定年後の不安で多く聞かれるのが、仕事や収入面に関しての悩みです。
- 60代を過ぎると正社員は難しいのか
- フルタイムで働いても年収は下がってしまうのか
- 年収が下がってしまったら、どのように対処すれば良いのか
定年が近くなるにつれて、このような不安や悩みを抱える人が増える傾向にあります。では働くシニアの現状はどのようになっているのでしょうか。
今回は定年後の年収に関する現状とその理由、仕事の選択肢とそれぞれの目安となる年収について解説します。
記事の後半は年収ダウンへの対策や、シニアだからこそ稼げる可能性のある仕事についても触れていますので、ぜひ最後までご覧ください。
定年後の年収は下がっている人が多い
定年後も働く人が増えていますが、年収は定年前に比べて下がっている人が多いようです。
年収ダウンの厳しい現実
厚生労働省の令和元年の賃金変動状況のデータを確認すると、60歳から64歳の67.6%は前職に比べ年収がダウンしたと回答しています。増加したと回答した人もいますが、その割合はわずか8.9%でした。

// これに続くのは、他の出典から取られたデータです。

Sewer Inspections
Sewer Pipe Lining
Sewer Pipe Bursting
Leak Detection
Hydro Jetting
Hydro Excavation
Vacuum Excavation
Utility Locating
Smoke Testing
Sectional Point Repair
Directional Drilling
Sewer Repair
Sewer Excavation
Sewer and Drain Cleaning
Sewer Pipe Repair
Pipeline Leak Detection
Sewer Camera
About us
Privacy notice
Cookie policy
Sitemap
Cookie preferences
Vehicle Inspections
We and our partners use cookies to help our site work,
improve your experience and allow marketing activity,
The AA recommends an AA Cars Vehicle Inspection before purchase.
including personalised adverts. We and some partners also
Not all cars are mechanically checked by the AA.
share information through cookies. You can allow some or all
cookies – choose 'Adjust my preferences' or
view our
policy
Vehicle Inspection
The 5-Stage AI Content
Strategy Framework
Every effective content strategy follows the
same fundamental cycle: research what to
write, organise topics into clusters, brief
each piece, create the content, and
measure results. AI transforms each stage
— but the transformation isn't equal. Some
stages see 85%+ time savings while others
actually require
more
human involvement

参考:厚生労働省「2019 年(令和元年)雇用動向調査結果の概要」
このことからみても定年後は、多くの人が年収ダウンしているとしているということがわかります。
短時間勤務などにより年収がダウンしている背景もある
データを見ると確かに多くの人が年収ダウンしていますが、これは決してネガティブな理由だけではありません。

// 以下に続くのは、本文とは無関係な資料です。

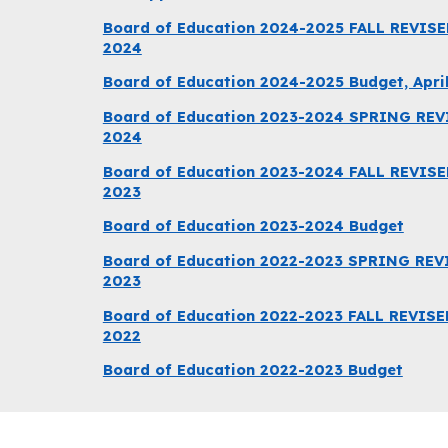
Board of Education 2024-2025 FALL REVISE
2024
Board of Education 2024-2025 Budget, April
Board of Education 2023-2024 SPRING REVIS
2024
Board of Education 2023-2024 FALL REVISE
2023
Board of Education 2023-2024 Budget
Board of Education 2022-2023 SPRING REVIS
2023
Board of Education 2022-2023 FALL REVISE
2022
Board of Education 2022-2023 Budget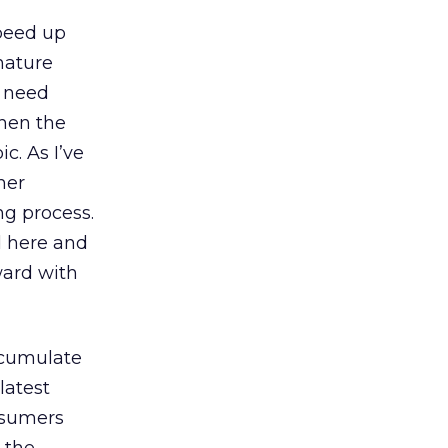
speed up
 nature
I need
when the
ic. As I’ve
her
ng process.
d here and
ward with
ccumulate
latest
nsumers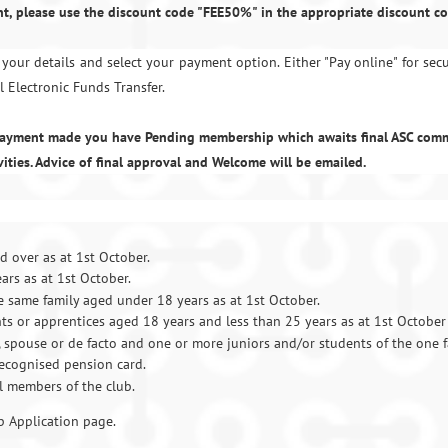
t, please use the discount code "FEE50%" in the appropriate discount co
your details and select your payment option. Either "Pay online" for sec
l Electronic Funds Transfer.
 payment made you have Pending membership which awaits final ASC com
vities. Advice of final approval and Welcome will be emailed.
 over as at 1st October.
rs as at 1st October.
he same family aged
under 18 years as at 1st October.
ts or apprentices aged 18 years and less than 25 years as at 1st October
spouse or de facto and one or more juniors and/or students of the one f
ecognised pension card.
l members of the club.
 Application page.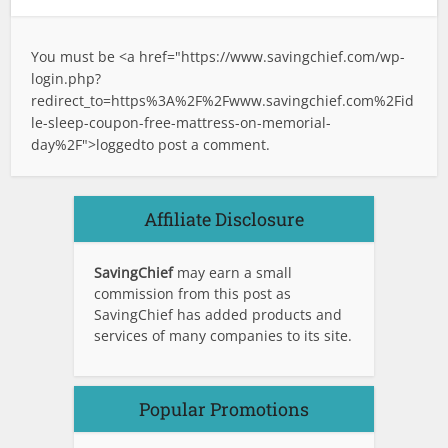
You must be <a href="
https://www.savingchief.com/wp-
login.php?
redirect_to=https%3A%2F%2Fwww.savingchief.com%2Fid
le-sleep-coupon-free-mattress-on-memorial-
day%2F">logged
to post a comment.
Affiliate Disclosure
SavingChief
may earn a small
commission from this post as
SavingChief has added products and
services of many companies to its site.
Popular Promotions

確かにフルタイムの仕事を選択したのに、年収がダウンしたという人もいます。しかし定年後は自ら希望して、フルタイムではなくパートやアルバイトなど非正規の仕事に切り替えている人も多いです。年収が下がっているのはそのような背景もあるので、あまりデータを気にせず自分は老後どのくらいの収入が必要なのか把握して、仕事を選ぶことが大切です。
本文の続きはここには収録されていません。